Nick Cafardo of the Boston Globe categorized Franco as "more than available," though it's unclear how much compensation the Phillies would want in return.
Franco, 24, is hitting .221/.280/.365 with nine home runs and 37 runs batted in this season. His struggles have been a consistent drag on the Phillies' lineup, which currently sits 29th in runs scored and near the bottom in every major offensive category.
“We believe in him. We have confidence that he will [break out]. There are a lot of indicators, whether you’re looking at his exit velocities and launch angles,” Phillies general manager Matt Klentak said on Comcast SportsNet last month (h/t Matt Breen of Philly.com).
“Again, I don’t want to say he’s been a victim of bad luck by itself—it’s not the only thing but there are reasons to believe he can get out this. It could happen today, it could happen tomorrow, it could happen next week, we don’t know."
The Phillies have kept him in the lineup despite his struggles to little positive effect. His .230 batting average in June is his best of the season, but Franco's defense has also not been on par with where it was a year ago.
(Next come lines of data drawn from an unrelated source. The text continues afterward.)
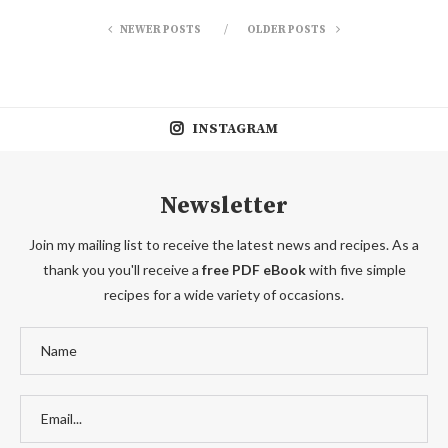
NEWER POSTS
OLDER POSTS
INSTAGRAM
Newsletter
Join my mailing list to receive the latest news and recipes. As a
thank you you'll receive a
free PDF eBook
with five simple
recipes for a wide variety of occasions.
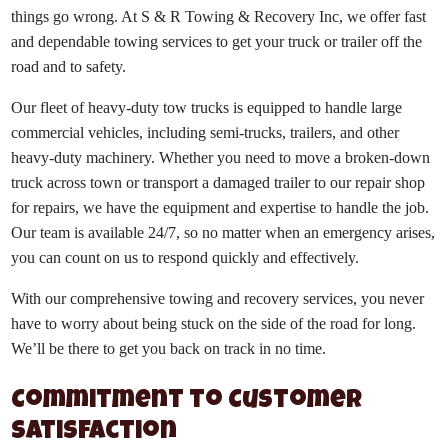
things go wrong. At S & R Towing & Recovery Inc, we offer fast
and dependable towing services to get your truck or trailer off the
road and to safety.
Our fleet of heavy-duty tow trucks is equipped to handle large
commercial vehicles, including semi-trucks, trailers, and other
heavy-duty machinery. Whether you need to move a broken-down
truck across town or transport a damaged trailer to our repair shop
for repairs, we have the equipment and expertise to handle the job.
Our team is available 24/7, so no matter when an emergency arises,
you can count on us to respond quickly and effectively.
With our comprehensive towing and recovery services, you never
have to worry about being stuck on the side of the road for long.
We’ll be there to get you back on track in no time.
Commitment to Customer
Satisfaction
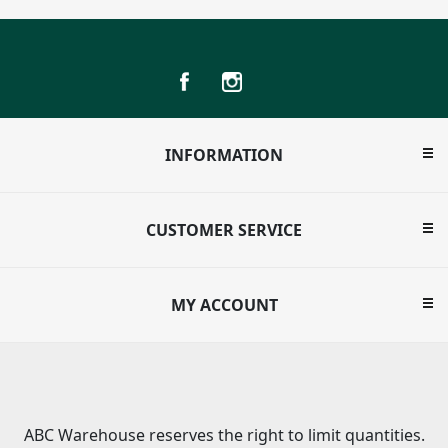
INFORMATION
CUSTOMER SERVICE
MY ACCOUNT
ABC Warehouse reserves the right to limit quantities.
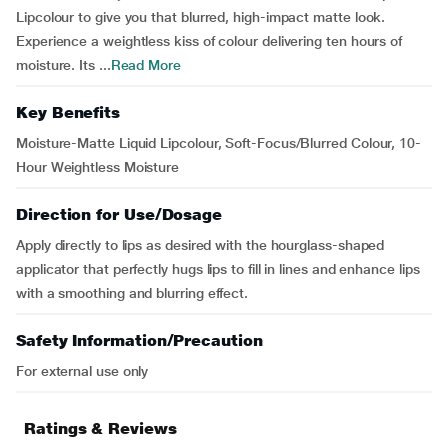
Lipcolour to give you that blurred, high-impact matte look.
Experience a weightless kiss of colour delivering ten hours of
moisture. Its ...
Read More
Key Benefits
Moisture-Matte Liquid Lipcolour, Soft-Focus/Blurred Colour, 10-
Hour Weightless Moisture
Direction for Use/Dosage
Apply directly to lips as desired with the hourglass-shaped
applicator that perfectly hugs lips to fill in lines and enhance lips
with a smoothing and blurring effect.
Safety Information/Precaution
For external use only
Ratings & Reviews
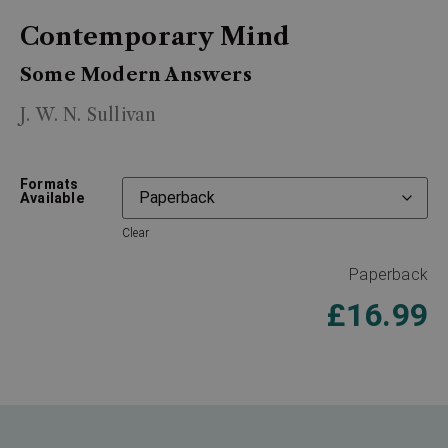
Contemporary Mind
Some Modern Answers
J. W. N. Sullivan
Formats
Available
Clear
Paperback
£
16.99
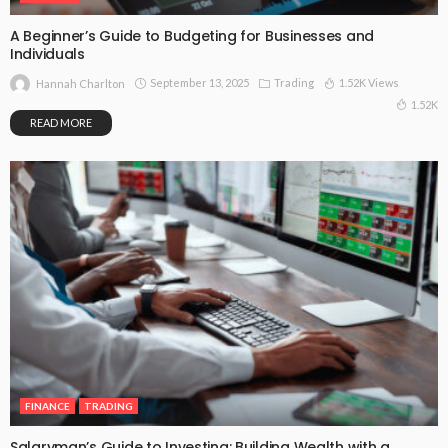
A Beginner’s Guide to Budgeting for Businesses and
Individuals
September 13, 2025
Trading
1.52K Views
Hannah Charlton
1.52K
READ MORE
FINANCE
TRADING
Salaryman’s Guide to Investing: Building Wealth with a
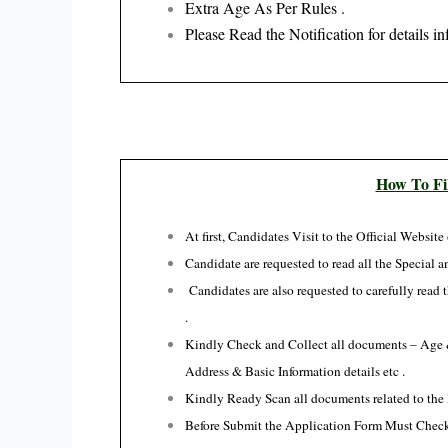
Extra Age As Per Rules .
Please Read the Notification for details in
How To Fi
At first, Candidates Visit to the Official Website
Candidate are requested to read all the Special an
Candidates are also requested to carefully read
.
Kindly Check and Collect all documents – Age & 
Address & Basic Information details etc .
Kindly Ready Scan all documents related to the 
Before Submit the Application Form Must Check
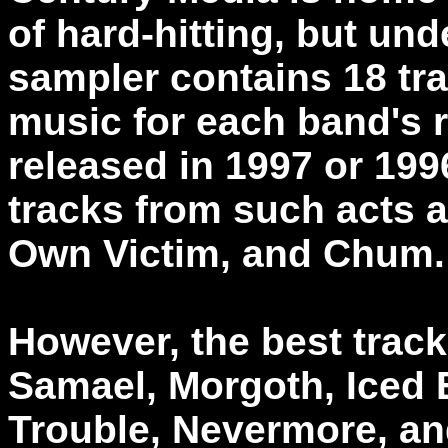
of hard-hitting, but un
sampler contains 18 tr
music for each band's 
released in 1997 or 19
tracks from such acts 
Own Victim, and Chum.
However, the best track
Samael, Morgoth, Iced 
Trouble, Nevermore, an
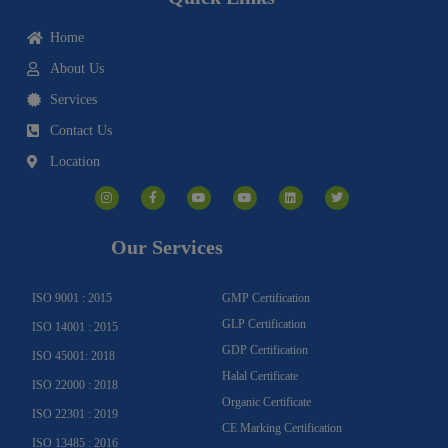
Home
About Us
Services
Contact Us
Location
I
F
Y
Y
L
T
n
a
o
o
i
w
s
c
u
u
n
i
t
e
t
t
k
t
a
b
u
u
e
t
g
o
b
b
d
e
Our Services
r
o
e
e
i
r
a
k
n
m
-
f
ISO 9001 : 2015
GMP Certification
GLP Certification
ISO 14001 : 2015
GDP Certification
ISO 45001: 2018
Halal Certificate
ISO 22000 : 2018
Organic Certificate
ISO 22301 : 2019
CE Marking Certification
ISO 13485 : 2016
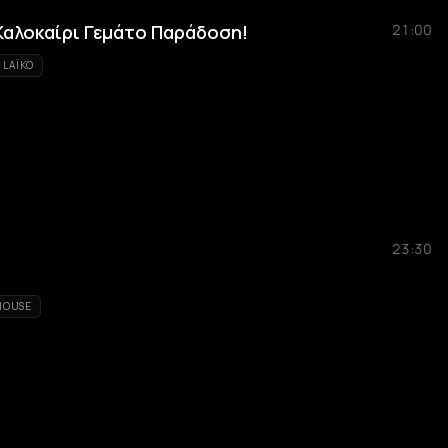
Καλοκαίρι Γεμάτο Παράδοση!
21:00
LAÏKO
23:30
HOUSE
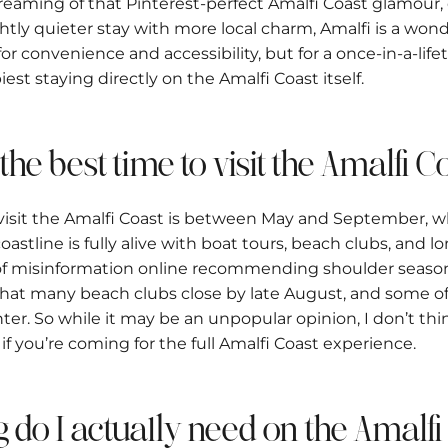
e dreaming of that Pinterest-perfect Amalfi Coast glamour
ightly quieter stay with more local charm, Amalfi is a wond
for convenience and accessibility, but for a once-in-a-life
iest staying directly on the Amalfi Coast itself.
 the best time to visit the Amalfi 
 visit the Amalfi Coast is between May and September, 
astline is fully alive with boat tours, beach clubs, and l
t of misinformation online recommending shoulder season
s that many beach clubs close by late August, and some of
ter. So while it may be an unpopular opinion, I don’t th
 if you’re coming for the full Amalfi Coast experience.
g do I actually need on the Amalf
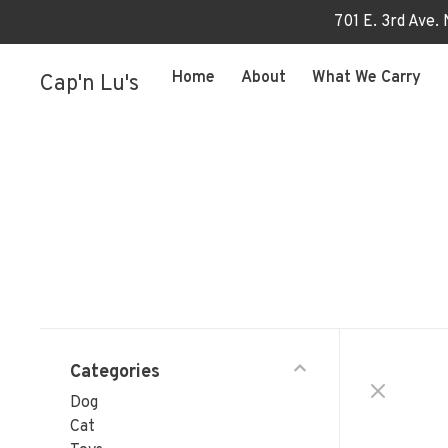
701 E. 3rd Ave.
Home
About
What We Carry
Cap'n Lu's
Categories
Dog
Cat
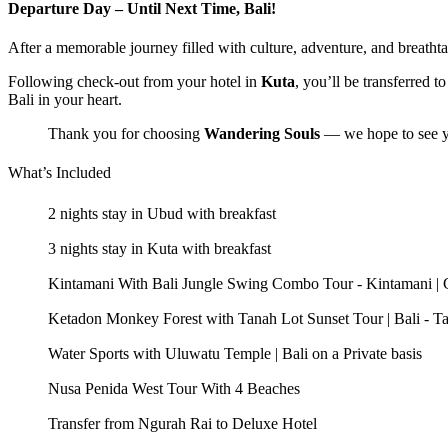
Departure Day – Until Next Time, Bali!
After a memorable journey filled with culture, adventure, and breathtak
Following check-out from your hotel in
Kuta
, you’ll be transferred t
Bali in your heart.
Thank you for choosing
Wandering Souls
— we hope to see y
What’s Included
2 nights stay in Ubud with breakfast
3 nights stay in Kuta with breakfast
Kintamani With Bali Jungle Swing Combo Tour - Kintamani | Cof
Ketadon Monkey Forest with Tanah Lot Sunset Tour | Bali - Ta
Water Sports with Uluwatu Temple | Bali on a Private basis
Nusa Penida West Tour With 4 Beaches
Transfer from Ngurah Rai to Deluxe Hotel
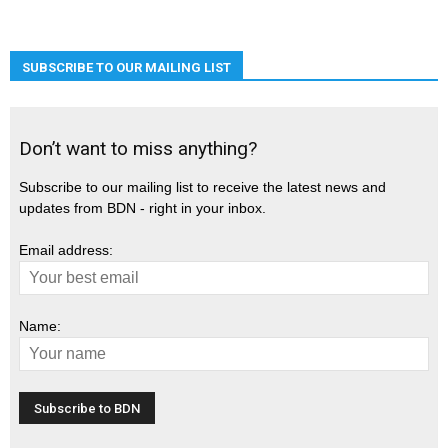
SUBSCRIBE TO OUR MAILING LIST
Don’t want to miss anything?
Subscribe to our mailing list to receive the latest news and
updates from BDN - right in your inbox.
Email address:
Name:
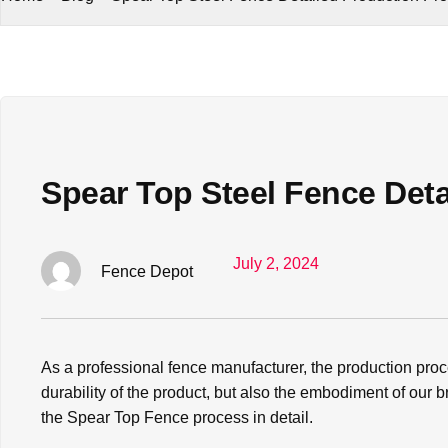
Spear Top Steel Fence Det
July 2, 2024
Fence Depot
As a professional fence manufacturer, the production pro
durability of the product, but also the embodiment of our
the Spear Top Fence process in detail.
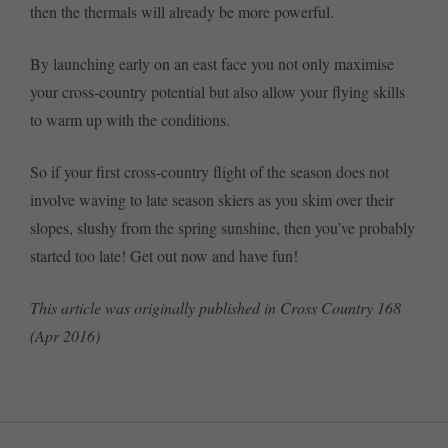
then the thermals will already be more powerful.
By launching early on an east face you not only maximise
your cross-country potential but also allow your flying skills
to warm up with the conditions.
So if your first cross-country flight of the season does not
involve waving to late season skiers as you skim over their
slopes, slushy from the spring sunshine, then you’ve probably
started too late! Get out now and have fun!
This article was originally published in Cross Country 168
(Apr 2016)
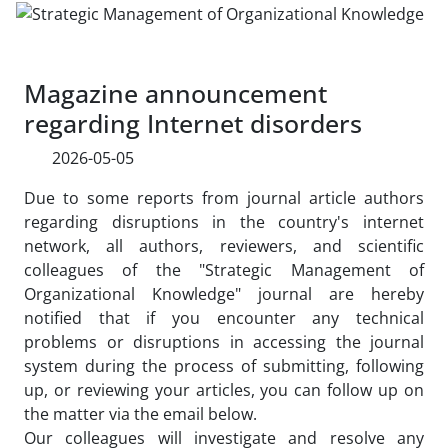
Magazine announcement
regarding Internet disorders
2026-05-05
Due to some reports from journal article authors
regarding disruptions in the country's internet
network, all authors, reviewers, and scientific
colleagues of the "Strategic Management of
Organizational Knowledge" journal are hereby
notified that if you encounter any technical
problems or disruptions in accessing the journal
system during the process of submitting, following
up, or reviewing your articles, you can follow up on
the matter via the email below.
Our colleagues will investigate and resolve any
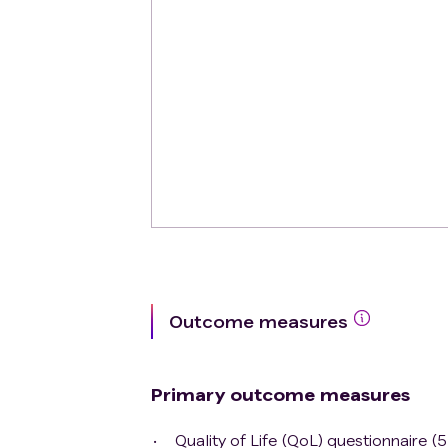
Outcome measures
Primary outcome measures
Quality of Life (QoL) questionnaire (5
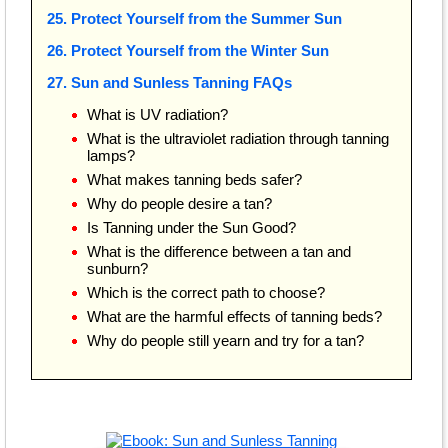
25. Protect Yourself from the Summer Sun
26. Protect Yourself from the Winter Sun
27. Sun and Sunless Tanning FAQs
What is UV radiation?
What is the ultraviolet radiation through tanning
lamps?
What makes tanning beds safer?
Why do people desire a tan?
Is Tanning under the Sun Good?
What is the difference between a tan and
sunburn?
Which is the correct path to choose?
What are the harmful effects of tanning beds?
Why do people still yearn and try for a tan?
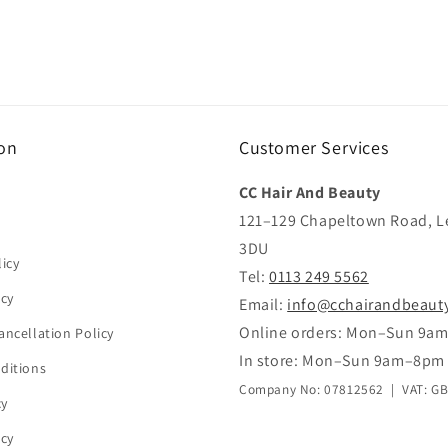
on
Customer Services
CC Hair And Beauty
121–129 Chapeltown Road, L
3DU
icy
Tel:
0113 249 5562
icy
Email:
info@cchairandbeaut
Online orders: Mon–Sun 9a
ancellation Policy
In store: Mon–Sun 9am–8pm
ditions
Company No: 07812562 | VAT: G
cy
icy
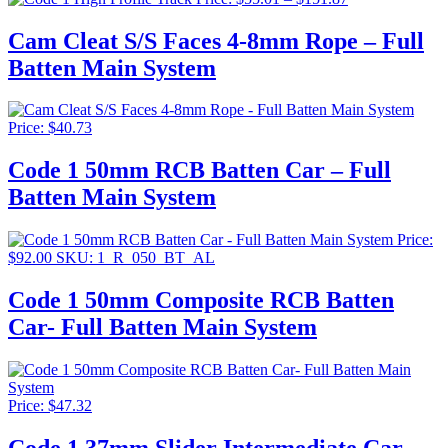
range:
$55.01
Cam Cleat S/S Faces 4-8mm Rope – Full
through
Batten Main System
$151.87
Price:
$
40.73
Code 1 50mm RCB Batten Car – Full
Batten Main System
Price:
$
92.00
SKU: 1_R_050_BT_AL
Code 1 50mm Composite RCB Batten
Car- Full Batten Main System
Price:
$
47.32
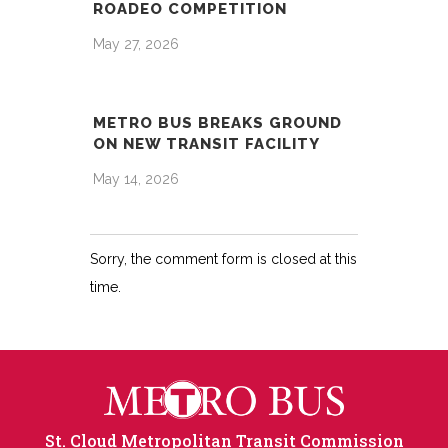
ROADEO COMPETITION
May 27, 2026
METRO BUS BREAKS GROUND
ON NEW TRANSIT FACILITY
May 14, 2026
Sorry, the comment form is closed at this
time.
St. Cloud Metropolitan Transit Commission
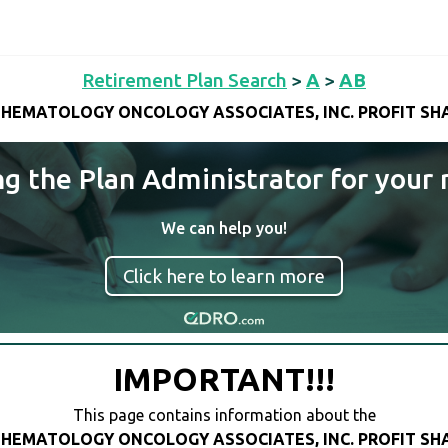
Retirement Plan Search
>
A
>
AB
HEMATOLOGY ONCOLOGY ASSOCIATES, INC. PROFIT SH
ng the Plan Administrator for your 
We can help you!
Click here to learn more
IMPORTANT!!!
This page contains information about the
HEMATOLOGY ONCOLOGY ASSOCIATES, INC. PROFIT SH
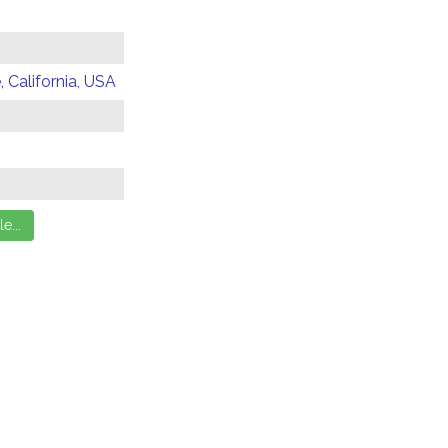
 California, USA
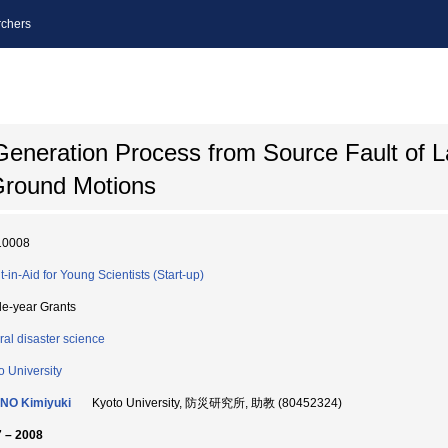
chers
eneration Process from Source Fault of L
Ground Motions
10008
t-in-Aid for Young Scientists (Start-up)
le-year Grants
ral disaster science
o University
NO Kimiyuki
Kyoto University, 防災研究所, 助教 (80452324)
 – 2008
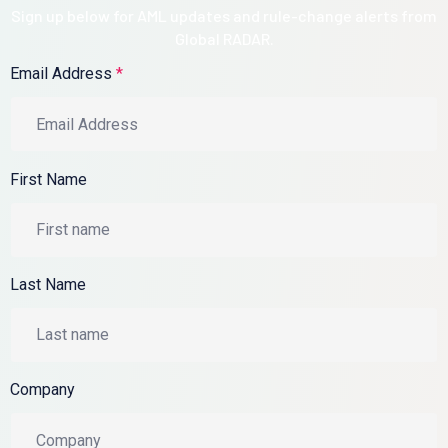
Sign up below for AML updates and rule-change alerts from
Global RADAR.
Email Address
*
First Name
Last Name
Company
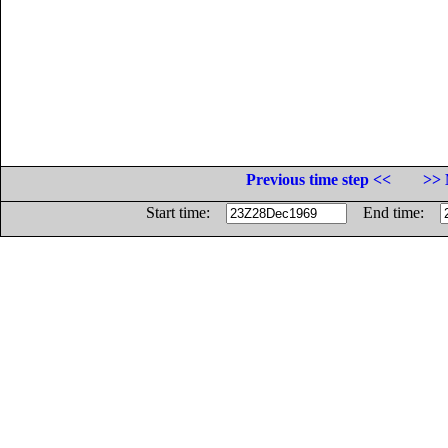
Previous time step <<
>> 
Start time:
End time:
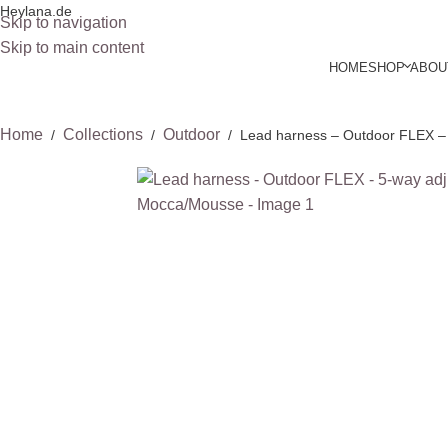
Heylana.de
Skip to navigation
Skip to main content
HOME
SHOP
ABOU
Home
Collections
Outdoor
/
/
/
Lead harness – Outdoor FLEX –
FanGraphs' formula measures him as a net offensive and defensive negative, and his -0.7 WAR is the worst among all qualifying third basemen.
Dangling Franco now would amount to a massive buy-low, so it would be a surprise to see him get traded. It's more likely the Phillies try sending him down to the minors to get the kinks worked out of his swing at some point. But if Franco is available at a low cost, other teams should definitely be kicking the tires.